This is a cpp implementation of popular python library imutils
You can find installation instructions here
Translation
Translation is the shifting of an image in either the x or y direction. To translate an image in OpenCV you would need to supply the *(x, y)*-shift, denoted as *(tx, ty)* to construct the translation matrix M:
And from there, you would need to apply the cv::warpAffine function.

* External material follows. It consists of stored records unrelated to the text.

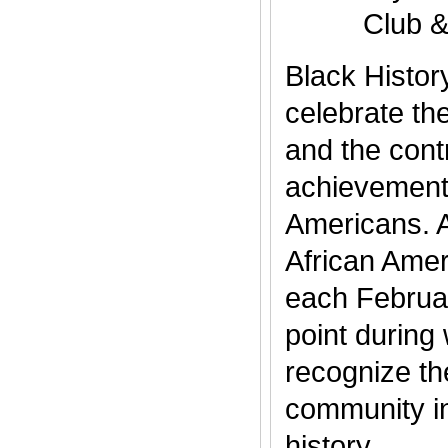
Club 
Black Histor
celebrate th
and the cont
achievements
Americans. 
African Amer
each Februar
point during
recognize th
community i
history..........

Instead of manually constructing the translation matrix M and calling cv2::warpAffine, you can simply make a call to the translate function of imutils.
Example:
// translate the image x=25 pixels to the right and y=75 pixels up cv::Mat translated =Convenience::translate(image,25,-75);
#
Output:
Rotation
Rotating an image in OpenCV is accomplished by making a call to cv2::getRotationMatrix2D and cv2::warpAffine. Further care has to be taken to supply the *(x, y)*-coordinate of the point the image is to be rotated about. These calculation calls can quickly add up and make your code bulky and less readable. The rotate function in imutils helps resolve this problem.
Example:
// loop over the angles to rotate the image
int arr[]={0,90,270,360};
for(int i:arr){
cv::Mat rotated = Convenience::rotate(image,i);
std::string windowname ="rotation";
windowname+=std::to_string(i);
cv::imshow(windowname,rotated);
} 
Resizing
Resizing an image in OpenCV is accomplished by calling the cv::resize function. However, special care needs to be taken to ensure that the aspect ratio is maintained. This resize function of imutils maintains the aspect ratio and provides the keyword arguments width and height so the image can be resized to the intended width/height while (1) maintaining aspect ratio and (2) ensuring the dimensions of the image do not have to be explicitly computed by the developer.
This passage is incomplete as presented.